Zorg wordt nooit een ideale markt

Met dank overgenomen van K. (Kim) Putters i, gepubliceerd op maandag 8 november 2010.

In het Financieel Dagblad staat vandaag een opiniestuk van mijn hand. Hieronder het gehele artikel.

Zorgorganisaties dienen belang van maatschappij en patiënt, niet van investeerder. Volgens het pleidooi van Baarsma en Snoep (FD 22 oktober) zou het samenvoegen van vier toezichthouders, waaronder de Nederlandse Zorgautoriteit (NZa), het toezicht door de NMa sterker maken. Ongetwijfeld. Maar dat is precies wat er in de zorg niet moet gebeuren.
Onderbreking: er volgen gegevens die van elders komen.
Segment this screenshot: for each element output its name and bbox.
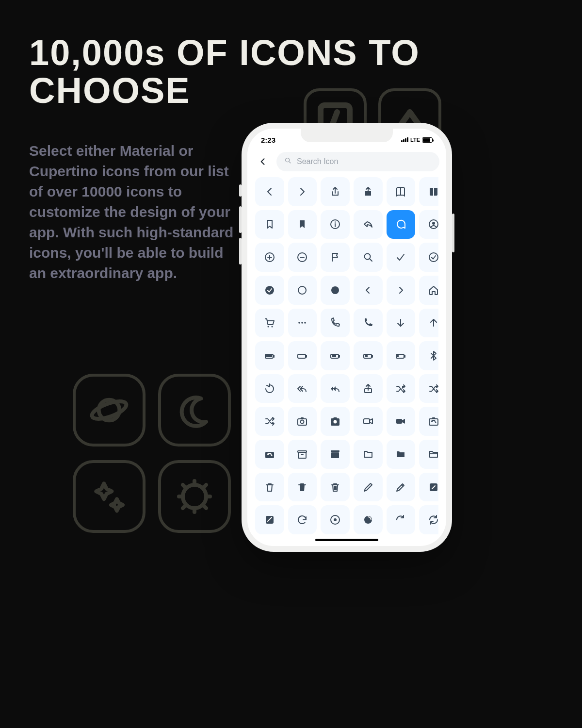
svg-rect-46: [365, 355, 368, 357]
refresh-cw-icon[interactable]: [387, 505, 416, 534]
book-icon[interactable]: [387, 177, 416, 206]
cart-icon[interactable]: [255, 309, 284, 338]
folder-alt-icon[interactable]: [419, 440, 438, 469]
angle-right-icon[interactable]: [387, 276, 416, 305]
phone-outline-icon[interactable]: [321, 309, 350, 338]
info-circle-icon[interactable]: [321, 210, 350, 239]
shuffle-bold-icon[interactable]: [255, 407, 284, 436]
archive-outline-icon[interactable]: [288, 440, 317, 469]
svg-rect-60: [298, 451, 307, 452]
share-up-icon[interactable]: [354, 374, 383, 403]
svg-line-9: [204, 506, 206, 508]
svg-point-33: [302, 322, 304, 324]
shuffle-icon[interactable]: [387, 374, 416, 403]
refresh-ccw-icon[interactable]: [255, 374, 284, 403]
pencil-alt-icon[interactable]: [387, 473, 416, 502]
phone-side-button: [239, 184, 242, 197]
video-outline-icon[interactable]: [354, 407, 383, 436]
folder-filled-icon[interactable]: [387, 440, 416, 469]
check-icon[interactable]: [387, 243, 416, 272]
check-filled-icon[interactable]: [255, 276, 284, 305]
svg-rect-55: [364, 419, 370, 424]
pencil-icon[interactable]: [354, 473, 383, 502]
trash-outline-icon[interactable]: [255, 473, 284, 502]
loading-icon[interactable]: [354, 505, 383, 534]
svg-rect-62: [331, 452, 339, 458]
bg-tile-moon-icon: [158, 374, 231, 447]
note-filled-icon[interactable]: [255, 505, 284, 534]
svg-point-29: [331, 286, 339, 294]
search-input[interactable]: Search Icon: [276, 152, 439, 171]
trash-stripes-icon[interactable]: [321, 473, 350, 502]
svg-rect-38: [266, 355, 272, 357]
circle-icon[interactable]: [288, 276, 317, 305]
ellipsis-icon[interactable]: [288, 309, 317, 338]
toolbar: Search Icon: [254, 151, 439, 172]
camera-flip-icon[interactable]: [255, 440, 284, 469]
svg-rect-40: [298, 354, 306, 358]
battery-25-icon[interactable]: [387, 341, 416, 370]
rotate-cw-icon[interactable]: [288, 505, 317, 534]
svg-line-25: [370, 259, 372, 261]
battery-empty-icon[interactable]: [288, 341, 317, 370]
reply-icon[interactable]: [354, 210, 383, 239]
svg-point-12: [286, 158, 290, 162]
minus-circle-icon[interactable]: [288, 243, 317, 272]
target-icon[interactable]: [321, 505, 350, 534]
battery-75-icon[interactable]: [321, 341, 350, 370]
svg-point-28: [298, 286, 306, 294]
arrow-down-icon[interactable]: [387, 309, 416, 338]
phone-mockup: 2:23 LTE Search Icon: [247, 129, 446, 546]
svg-point-31: [271, 326, 273, 328]
svg-point-53: [301, 420, 304, 424]
refresh-cw-alt-icon[interactable]: [419, 505, 438, 534]
phone-filled-icon[interactable]: [354, 309, 383, 338]
shuffle-alt-icon[interactable]: [419, 374, 438, 403]
status-bar: 2:23 LTE: [247, 133, 446, 146]
back-button[interactable]: [254, 153, 272, 170]
phone-side-button: [452, 214, 454, 252]
camera-outline-icon[interactable]: [288, 407, 317, 436]
chevron-right-icon[interactable]: [288, 177, 317, 206]
archive-filled-icon[interactable]: [321, 440, 350, 469]
bookmark-filled-icon[interactable]: [288, 210, 317, 239]
battery-icon: [422, 137, 433, 143]
flag-icon[interactable]: [321, 243, 350, 272]
user-circle-icon[interactable]: [419, 210, 438, 239]
svg-line-11: [183, 506, 185, 508]
trash-filled-icon[interactable]: [288, 473, 317, 502]
svg-point-54: [334, 420, 337, 424]
chevron-left-icon[interactable]: [255, 177, 284, 206]
svg-point-30: [267, 326, 269, 328]
svg-point-34: [305, 322, 307, 324]
svg-rect-63: [331, 450, 340, 452]
status-time: 2:23: [261, 136, 275, 144]
bluetooth-icon[interactable]: [419, 341, 438, 370]
battery-full-icon[interactable]: [255, 341, 284, 370]
svg-line-8: [183, 485, 185, 487]
reply-all-filled-icon[interactable]: [321, 374, 350, 403]
arrow-up-icon[interactable]: [419, 309, 438, 338]
svg-line-13: [289, 162, 291, 163]
share-icon[interactable]: [321, 177, 350, 206]
folder-outline-icon[interactable]: [354, 440, 383, 469]
angle-left-icon[interactable]: [354, 276, 383, 305]
share-filled-icon[interactable]: [354, 177, 383, 206]
home-icon[interactable]: [419, 276, 438, 305]
video-filled-icon[interactable]: [387, 407, 416, 436]
bg-tile-sparkles-icon: [73, 460, 146, 533]
icon-grid: [255, 177, 438, 534]
battery-50-icon[interactable]: [354, 341, 383, 370]
plus-circle-icon[interactable]: [255, 243, 284, 272]
chat-bubble-icon[interactable]: [387, 210, 416, 239]
compose-icon[interactable]: [419, 473, 438, 502]
camera-filled-icon[interactable]: [321, 407, 350, 436]
bookmark-icon[interactable]: [255, 210, 284, 239]
camera-rotate-icon[interactable]: [419, 407, 438, 436]
search-icon[interactable]: [354, 243, 383, 272]
book-filled-icon[interactable]: [419, 177, 438, 206]
circle-filled-icon[interactable]: [321, 276, 350, 305]
svg-point-27: [265, 286, 274, 295]
reply-all-icon[interactable]: [288, 374, 317, 403]
check-circle-icon[interactable]: [419, 243, 438, 272]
De gezondheidszorg kent een eigen logica die niet te vergelijken is met de markt van mobiele telefoons. De overheid is grondwettelijk verantwoordelijk voor de kwaliteit, toegankelijkheid en doelmatigheid, omdat patiënten niet altijd klanten zijn die zelf de beste zorg kunnen kiezen. Soms wel, vaak niet en dan moet er gewoon goed gezorgd worden. Daar zijn professionele hulpverleners voor die werken volgens eigen codes, protocollen en richtlijnen. Dat zijn niet de regels van de markt.

Zorgorganisaties dienen bovendien eerst en vooral een maatschappelijk en patiëntenbelang. Ze zijn niet opgericht voor de winstuitkering aan investeerders. Een toezichthouder moet dus beoordelen of samenwerking in de zorg belangrijker is voor goede zorg dan het bieden van nog meer keuzevrijheid. Hij moet bepalen of vertrouwen in professionele handelwijzen belangrijker is dan nog meer transparantie via cijferlijstjes. Daar is verstand van de zorg nodig. Dat heeft de NMa niet.

De NZa werd opgericht om de introductie van marktwerking adequaat te begeleiden. Er moest een ‘level playing field’ komen, zodat eerlijke concurrentie een kans krijgt. Patiënten en zorgverzekeraars moesten wat te kiezen hebben. De NZa richt zich daarom op betere klantinformatie en stimulatie van innovaties. In de overgang van aanbod naar vraagsturing vond minister Hoogervorst het destijds verantwoord om tijdelijk al die functies in de NZa samen te brengen: marktregels maken en toezicht houden, stimuleringsmaatregelen nemen en de belangen van cliënten en patiënten dienen. Aan de vraag of de NMa deze taak kan overnemen gaat de vraag vooraf of we zover zijn dat die taken van de NZa erop zitten. Antwoord: Nee, het wordt zelfs steeds duidelijker dat de zorg nooit een ideale markt zal zijn.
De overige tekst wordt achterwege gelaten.